Jonathan Bassett, founder of JDB Energy, shares his vision for how we can get to net-zero by 2050.
Tell us a little bit about you and your background:
I am starting up a software business with a focus on integrating decentralised energy resources (DERs) into our wider energy systems – http://www.jackfruit.energy. After growing up on the South coast of England, I moved to Cambridge to study Electrical and Electronic Engineering and then to Bangalore for my first job.
In college I was fascinated by social enterprise and renewable energy, so I was fortunate enough to work with one of the pioneers in both – SELCO Foundation (www.selcofoundation.org). After a few years, I moved back to the UK to work with UK Power Networks Services (www.ukpowernetworksservices.co.uk) where I helped set up their electric vehicle charging infrastructure business, working with fleets to set up their first EV depots.
My experiences convinced me that decentralised solar PV, battery storage, and EVs are affordable, benefit communities and households, and will play a big role in our future energy systems. So this is my focus.
What is a fun fact about you?
I rollerbladed most of the way across Europe.
Why do you think climate change and sustainability is such an important topic today?
We need to get to net-zero by 2050. But CO2 emissions are not the only planetary boundary we’re overstepping, and there are many people in the world who live without their basic needs met. Humanity is slowly breaking the life-supporting systems of our natural world, and we still haven’t met all our needs. As Kate Raworth says, “Humanity’s 21st century challenge is to meet the needs of all within the means of the planet”. I can’t think of a clearer objective to work towards.
The encouraging thing today is that we have everything we need to do this.

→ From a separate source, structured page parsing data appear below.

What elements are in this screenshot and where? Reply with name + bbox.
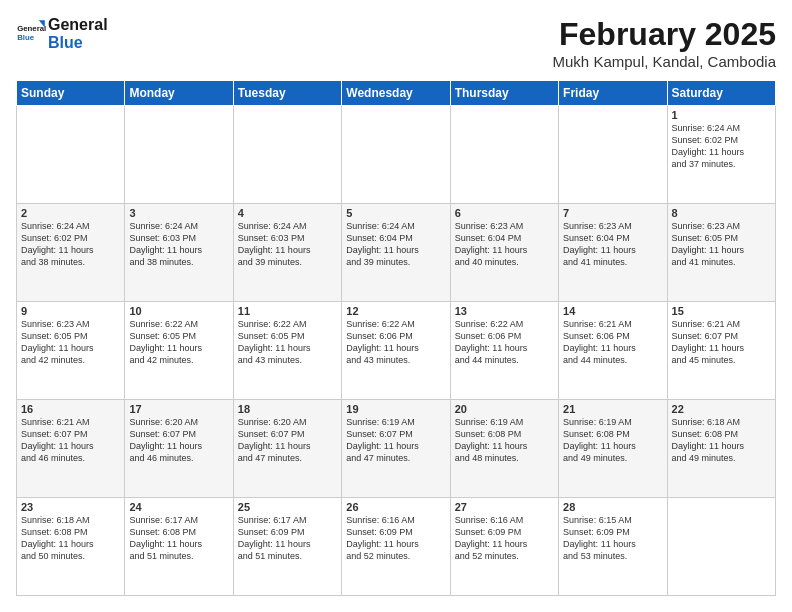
day-number: 8 xyxy=(672,207,771,219)
day-info: Sunrise: 6:23 AM Sunset: 6:04 PM Dayligh… xyxy=(455,220,554,269)
calendar-cell: 2Sunrise: 6:24 AM Sunset: 6:02 PM Daylig… xyxy=(17,204,125,302)
calendar-cell xyxy=(125,106,233,204)
day-number: 3 xyxy=(129,207,228,219)
calendar-cell: 13Sunrise: 6:22 AM Sunset: 6:06 PM Dayli… xyxy=(450,302,558,400)
day-info: Sunrise: 6:20 AM Sunset: 6:07 PM Dayligh… xyxy=(129,416,228,465)
calendar-cell xyxy=(17,106,125,204)
day-number: 5 xyxy=(346,207,445,219)
day-info: Sunrise: 6:19 AM Sunset: 6:07 PM Dayligh… xyxy=(346,416,445,465)
day-info: Sunrise: 6:19 AM Sunset: 6:08 PM Dayligh… xyxy=(455,416,554,465)
day-number: 18 xyxy=(238,403,337,415)
calendar-cell: 3Sunrise: 6:24 AM Sunset: 6:03 PM Daylig… xyxy=(125,204,233,302)
day-info: Sunrise: 6:24 AM Sunset: 6:02 PM Dayligh… xyxy=(21,220,120,269)
calendar-cell: 25Sunrise: 6:17 AM Sunset: 6:09 PM Dayli… xyxy=(233,498,341,596)
day-number: 12 xyxy=(346,305,445,317)
day-number: 7 xyxy=(563,207,662,219)
day-number: 10 xyxy=(129,305,228,317)
calendar-cell: 6Sunrise: 6:23 AM Sunset: 6:04 PM Daylig… xyxy=(450,204,558,302)
day-info: Sunrise: 6:15 AM Sunset: 6:09 PM Dayligh… xyxy=(563,514,662,563)
calendar-cell: 16Sunrise: 6:21 AM Sunset: 6:07 PM Dayli… xyxy=(17,400,125,498)
day-number: 19 xyxy=(346,403,445,415)
day-info: Sunrise: 6:20 AM Sunset: 6:07 PM Dayligh… xyxy=(238,416,337,465)
calendar-cell: 24Sunrise: 6:17 AM Sunset: 6:08 PM Dayli… xyxy=(125,498,233,596)
day-header-sunday: Sunday xyxy=(17,81,125,106)
day-info: Sunrise: 6:17 AM Sunset: 6:08 PM Dayligh… xyxy=(129,514,228,563)
svg-text:General: General xyxy=(17,24,46,33)
day-number: 17 xyxy=(129,403,228,415)
day-info: Sunrise: 6:16 AM Sunset: 6:09 PM Dayligh… xyxy=(455,514,554,563)
day-header-monday: Monday xyxy=(125,81,233,106)
day-info: Sunrise: 6:22 AM Sunset: 6:06 PM Dayligh… xyxy=(346,318,445,367)
day-number: 15 xyxy=(672,305,771,317)
day-header-friday: Friday xyxy=(559,81,667,106)
calendar-cell xyxy=(667,498,775,596)
calendar-cell: 5Sunrise: 6:24 AM Sunset: 6:04 PM Daylig… xyxy=(342,204,450,302)
day-number: 24 xyxy=(129,501,228,513)
logo-general: General xyxy=(48,16,108,34)
day-info: Sunrise: 6:21 AM Sunset: 6:06 PM Dayligh… xyxy=(563,318,662,367)
day-info: Sunrise: 6:18 AM Sunset: 6:08 PM Dayligh… xyxy=(21,514,120,563)
day-number: 23 xyxy=(21,501,120,513)
calendar-cell xyxy=(559,106,667,204)
day-info: Sunrise: 6:22 AM Sunset: 6:06 PM Dayligh… xyxy=(455,318,554,367)
day-info: Sunrise: 6:24 AM Sunset: 6:02 PM Dayligh… xyxy=(672,122,771,171)
calendar-cell: 7Sunrise: 6:23 AM Sunset: 6:04 PM Daylig… xyxy=(559,204,667,302)
day-info: Sunrise: 6:23 AM Sunset: 6:05 PM Dayligh… xyxy=(672,220,771,269)
calendar-cell: 11Sunrise: 6:22 AM Sunset: 6:05 PM Dayli… xyxy=(233,302,341,400)
day-header-thursday: Thursday xyxy=(450,81,558,106)
header: GeneralBlue General Blue February 2025 M… xyxy=(16,16,776,70)
day-number: 14 xyxy=(563,305,662,317)
day-number: 25 xyxy=(238,501,337,513)
day-info: Sunrise: 6:21 AM Sunset: 6:07 PM Dayligh… xyxy=(21,416,120,465)
day-info: Sunrise: 6:21 AM Sunset: 6:07 PM Dayligh… xyxy=(672,318,771,367)
day-info: Sunrise: 6:18 AM Sunset: 6:08 PM Dayligh… xyxy=(672,416,771,465)
calendar-cell: 8Sunrise: 6:23 AM Sunset: 6:05 PM Daylig… xyxy=(667,204,775,302)
calendar: SundayMondayTuesdayWednesdayThursdayFrid… xyxy=(16,80,776,596)
calendar-cell xyxy=(450,106,558,204)
day-number: 4 xyxy=(238,207,337,219)
calendar-cell: 9Sunrise: 6:23 AM Sunset: 6:05 PM Daylig… xyxy=(17,302,125,400)
day-number: 1 xyxy=(672,109,771,121)
calendar-cell: 23Sunrise: 6:18 AM Sunset: 6:08 PM Dayli… xyxy=(17,498,125,596)
location: Mukh Kampul, Kandal, Cambodia xyxy=(553,53,776,70)
day-number: 2 xyxy=(21,207,120,219)
calendar-cell: 27Sunrise: 6:16 AM Sunset: 6:09 PM Dayli… xyxy=(450,498,558,596)
day-info: Sunrise: 6:19 AM Sunset: 6:08 PM Dayligh… xyxy=(563,416,662,465)
day-header-wednesday: Wednesday xyxy=(342,81,450,106)
title-block: February 2025 Mukh Kampul, Kandal, Cambo… xyxy=(553,16,776,70)
calendar-cell: 10Sunrise: 6:22 AM Sunset: 6:05 PM Dayli… xyxy=(125,302,233,400)
logo-icon: GeneralBlue xyxy=(16,19,46,49)
calendar-cell: 19Sunrise: 6:19 AM Sunset: 6:07 PM Dayli… xyxy=(342,400,450,498)
day-number: 6 xyxy=(455,207,554,219)
day-info: Sunrise: 6:16 AM Sunset: 6:09 PM Dayligh… xyxy=(346,514,445,563)
day-info: Sunrise: 6:17 AM Sunset: 6:09 PM Dayligh… xyxy=(238,514,337,563)
day-number: 16 xyxy=(21,403,120,415)
day-number: 28 xyxy=(563,501,662,513)
calendar-cell: 26Sunrise: 6:16 AM Sunset: 6:09 PM Dayli… xyxy=(342,498,450,596)
day-info: Sunrise: 6:22 AM Sunset: 6:05 PM Dayligh… xyxy=(238,318,337,367)
day-number: 26 xyxy=(346,501,445,513)
month-title: February 2025 xyxy=(553,16,776,53)
page: GeneralBlue General Blue February 2025 M… xyxy=(0,0,792,612)
day-info: Sunrise: 6:23 AM Sunset: 6:05 PM Dayligh… xyxy=(21,318,120,367)
day-number: 22 xyxy=(672,403,771,415)
calendar-cell: 12Sunrise: 6:22 AM Sunset: 6:06 PM Dayli… xyxy=(342,302,450,400)
logo: GeneralBlue General Blue xyxy=(16,16,108,51)
calendar-cell xyxy=(233,106,341,204)
calendar-cell: 20Sunrise: 6:19 AM Sunset: 6:08 PM Dayli… xyxy=(450,400,558,498)
calendar-cell: 14Sunrise: 6:21 AM Sunset: 6:06 PM Dayli… xyxy=(559,302,667,400)
day-number: 13 xyxy=(455,305,554,317)
calendar-cell: 28Sunrise: 6:15 AM Sunset: 6:09 PM Dayli… xyxy=(559,498,667,596)
calendar-cell: 21Sunrise: 6:19 AM Sunset: 6:08 PM Dayli… xyxy=(559,400,667,498)
calendar-cell: 17Sunrise: 6:20 AM Sunset: 6:07 PM Dayli… xyxy=(125,400,233,498)
day-info: Sunrise: 6:22 AM Sunset: 6:05 PM Dayligh… xyxy=(129,318,228,367)
day-info: Sunrise: 6:23 AM Sunset: 6:04 PM Dayligh… xyxy=(563,220,662,269)
svg-text:Blue: Blue xyxy=(17,33,35,42)
calendar-cell: 1Sunrise: 6:24 AM Sunset: 6:02 PM Daylig… xyxy=(667,106,775,204)
day-number: 21 xyxy=(563,403,662,415)
calendar-cell xyxy=(342,106,450,204)
day-info: Sunrise: 6:24 AM Sunset: 6:04 PM Dayligh… xyxy=(346,220,445,269)
day-info: Sunrise: 6:24 AM Sunset: 6:03 PM Dayligh… xyxy=(129,220,228,269)
day-number: 20 xyxy=(455,403,554,415)
day-info: Sunrise: 6:24 AM Sunset: 6:03 PM Dayligh… xyxy=(238,220,337,269)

Renewables are the cheapest form of energy and massively reduce humanities impact. We’re seeing positive growth in biodiversity in some regions of the world, where policies and local populations have decided to reverse the trends. So what we need to do is clear, and how we need to do it is getting clearer every day.
What do you envision your industry looking like 10 years from now?

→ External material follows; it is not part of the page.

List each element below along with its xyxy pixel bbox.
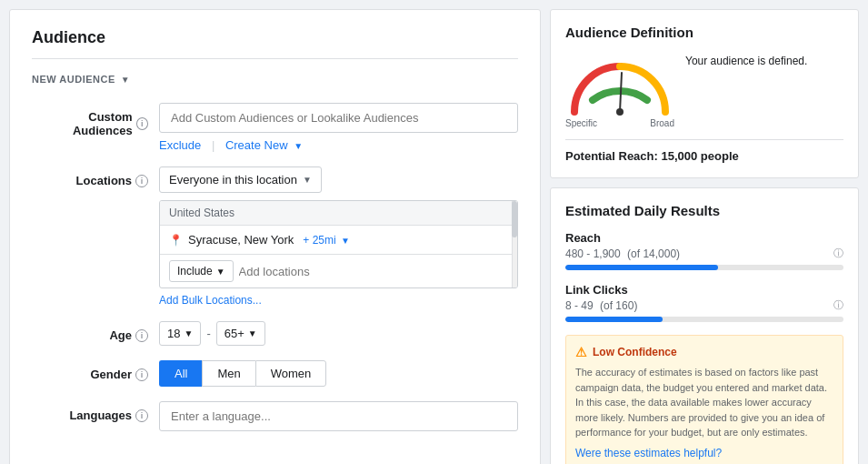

The challenge for the next 10 years is getting close to 100% renewable electricity in rich countries like the UK, and close to 50% in less developed countries like India. To achieve this, EVs, roof-top solar, and small batteries will be integrated into our national grids to support centralised wind and solar generation. Solar and wind are now the cheapest energy sources, and quickest to build.
So we know we can build enough renewable energy capacity. The big remaining barrier is energy flexibility – the ability to change when energy is consumed or generated to balance demand and supply.

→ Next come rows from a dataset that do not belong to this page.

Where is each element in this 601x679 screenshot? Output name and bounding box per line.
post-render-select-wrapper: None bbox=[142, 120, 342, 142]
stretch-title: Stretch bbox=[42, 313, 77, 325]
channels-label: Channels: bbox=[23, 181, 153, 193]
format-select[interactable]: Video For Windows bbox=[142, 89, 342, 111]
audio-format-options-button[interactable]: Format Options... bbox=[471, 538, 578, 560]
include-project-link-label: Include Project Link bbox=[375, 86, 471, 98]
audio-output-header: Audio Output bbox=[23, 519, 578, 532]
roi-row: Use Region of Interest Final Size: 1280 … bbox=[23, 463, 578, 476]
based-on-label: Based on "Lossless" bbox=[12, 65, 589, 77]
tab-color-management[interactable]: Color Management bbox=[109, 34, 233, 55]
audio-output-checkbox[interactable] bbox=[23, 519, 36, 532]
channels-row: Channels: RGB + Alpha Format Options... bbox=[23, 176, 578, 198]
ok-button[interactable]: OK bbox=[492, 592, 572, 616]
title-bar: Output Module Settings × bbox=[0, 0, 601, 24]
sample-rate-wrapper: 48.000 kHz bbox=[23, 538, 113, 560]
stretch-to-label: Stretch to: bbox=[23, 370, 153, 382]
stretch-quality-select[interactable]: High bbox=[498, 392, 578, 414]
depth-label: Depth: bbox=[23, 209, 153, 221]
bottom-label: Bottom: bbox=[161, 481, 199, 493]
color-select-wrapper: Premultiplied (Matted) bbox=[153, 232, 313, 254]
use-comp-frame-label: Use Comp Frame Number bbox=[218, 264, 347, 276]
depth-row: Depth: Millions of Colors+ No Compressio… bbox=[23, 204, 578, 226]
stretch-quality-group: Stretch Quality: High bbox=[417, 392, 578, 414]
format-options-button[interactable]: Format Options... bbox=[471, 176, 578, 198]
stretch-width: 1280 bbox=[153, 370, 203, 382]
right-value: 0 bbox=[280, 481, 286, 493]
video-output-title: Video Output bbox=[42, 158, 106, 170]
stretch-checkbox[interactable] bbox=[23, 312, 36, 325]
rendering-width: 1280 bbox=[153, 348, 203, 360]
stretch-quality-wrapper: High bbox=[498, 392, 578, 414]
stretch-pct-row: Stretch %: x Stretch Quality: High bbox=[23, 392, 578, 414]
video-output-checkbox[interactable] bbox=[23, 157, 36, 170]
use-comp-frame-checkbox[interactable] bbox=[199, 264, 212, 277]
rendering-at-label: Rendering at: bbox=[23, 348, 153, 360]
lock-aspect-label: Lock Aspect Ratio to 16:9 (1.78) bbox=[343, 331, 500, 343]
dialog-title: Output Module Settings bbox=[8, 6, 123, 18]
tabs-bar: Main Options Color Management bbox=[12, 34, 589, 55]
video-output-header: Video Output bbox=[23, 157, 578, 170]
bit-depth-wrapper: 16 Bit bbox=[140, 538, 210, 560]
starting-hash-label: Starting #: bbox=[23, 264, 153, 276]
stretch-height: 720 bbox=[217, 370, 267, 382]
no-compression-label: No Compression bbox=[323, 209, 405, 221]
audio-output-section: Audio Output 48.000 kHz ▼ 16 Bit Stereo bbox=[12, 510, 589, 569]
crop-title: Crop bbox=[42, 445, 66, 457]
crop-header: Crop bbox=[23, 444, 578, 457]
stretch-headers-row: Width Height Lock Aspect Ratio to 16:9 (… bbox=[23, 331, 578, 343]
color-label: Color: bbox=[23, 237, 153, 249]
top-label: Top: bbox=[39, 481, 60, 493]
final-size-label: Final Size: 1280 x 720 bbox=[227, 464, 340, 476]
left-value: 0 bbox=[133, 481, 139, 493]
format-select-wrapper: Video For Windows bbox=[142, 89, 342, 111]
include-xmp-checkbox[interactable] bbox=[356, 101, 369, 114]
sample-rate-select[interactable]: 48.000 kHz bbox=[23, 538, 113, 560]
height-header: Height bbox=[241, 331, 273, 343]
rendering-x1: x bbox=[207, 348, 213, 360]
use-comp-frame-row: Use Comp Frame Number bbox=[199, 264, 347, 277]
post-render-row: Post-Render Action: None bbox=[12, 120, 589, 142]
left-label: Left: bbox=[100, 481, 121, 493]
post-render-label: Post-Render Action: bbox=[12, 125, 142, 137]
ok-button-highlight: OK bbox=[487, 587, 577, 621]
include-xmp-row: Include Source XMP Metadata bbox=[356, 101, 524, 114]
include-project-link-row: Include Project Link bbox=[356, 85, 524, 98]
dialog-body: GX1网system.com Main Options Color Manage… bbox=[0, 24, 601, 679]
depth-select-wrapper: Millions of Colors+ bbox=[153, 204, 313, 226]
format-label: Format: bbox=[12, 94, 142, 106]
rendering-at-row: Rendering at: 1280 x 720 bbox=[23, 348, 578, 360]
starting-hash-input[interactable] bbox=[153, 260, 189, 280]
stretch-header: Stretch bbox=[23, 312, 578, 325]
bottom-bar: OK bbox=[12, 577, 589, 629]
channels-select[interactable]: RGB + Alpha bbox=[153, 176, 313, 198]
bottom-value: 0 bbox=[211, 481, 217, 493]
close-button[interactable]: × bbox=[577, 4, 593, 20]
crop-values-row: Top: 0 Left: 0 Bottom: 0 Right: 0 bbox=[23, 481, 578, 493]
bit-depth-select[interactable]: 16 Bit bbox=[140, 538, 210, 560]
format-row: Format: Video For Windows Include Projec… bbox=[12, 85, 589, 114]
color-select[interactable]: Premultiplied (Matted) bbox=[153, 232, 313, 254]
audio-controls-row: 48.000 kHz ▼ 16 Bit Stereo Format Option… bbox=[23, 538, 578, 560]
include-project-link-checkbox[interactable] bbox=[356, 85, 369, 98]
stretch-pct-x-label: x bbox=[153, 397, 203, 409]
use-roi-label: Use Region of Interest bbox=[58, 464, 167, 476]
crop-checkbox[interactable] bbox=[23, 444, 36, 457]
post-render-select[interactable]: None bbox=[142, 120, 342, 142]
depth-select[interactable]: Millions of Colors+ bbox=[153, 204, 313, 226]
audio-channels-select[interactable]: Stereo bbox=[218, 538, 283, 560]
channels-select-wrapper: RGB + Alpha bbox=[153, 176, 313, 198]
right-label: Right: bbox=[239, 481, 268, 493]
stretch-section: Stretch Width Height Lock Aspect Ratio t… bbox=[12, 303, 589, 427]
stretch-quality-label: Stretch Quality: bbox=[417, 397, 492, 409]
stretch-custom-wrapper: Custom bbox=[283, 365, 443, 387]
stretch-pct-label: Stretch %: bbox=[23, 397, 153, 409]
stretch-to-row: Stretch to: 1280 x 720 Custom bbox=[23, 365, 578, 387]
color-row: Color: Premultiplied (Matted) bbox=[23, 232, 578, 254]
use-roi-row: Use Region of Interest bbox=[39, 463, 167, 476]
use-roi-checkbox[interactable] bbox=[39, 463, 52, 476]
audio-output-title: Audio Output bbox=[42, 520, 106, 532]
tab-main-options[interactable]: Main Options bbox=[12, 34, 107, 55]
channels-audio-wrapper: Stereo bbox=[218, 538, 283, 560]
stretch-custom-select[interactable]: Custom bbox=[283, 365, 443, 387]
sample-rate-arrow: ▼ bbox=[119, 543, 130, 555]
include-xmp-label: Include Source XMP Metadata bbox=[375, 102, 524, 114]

Traditionally we varied fossil fuel generation to match changes in demand but we can’t control the sun or wind. Fortunately we can control EVs, heat-pumps, and air conditioners – demand is not inflexible. Battery storage costs are also dropping rapidly. In the UK, National Grid expects electricity storage, demand-side-response, and EVs to provide up to 62% (93GW) of system flexibility, up from 18% (10GW) today. It’s going to be a fascinating 10 years ahead.
Our energy systems will continue to change and decentralise. We will end up with a mix of centralised renewable generation with decentralised storage and flexibility. For example, our EVs will charge when the wind is strongest, avoiding the need to turn on gas generation. We will all be more connected to our energy systems, which in turn are reliant on our natural world.
What can the average person do to make a difference?
Connect to those around. Our global challenges are systemic and one person is unlikely to make much of a difference to global emissions. But communities can build movements, and these can quickly spread across society. We can only do this if we build connections with each other and collaborate. Politics and business will follow.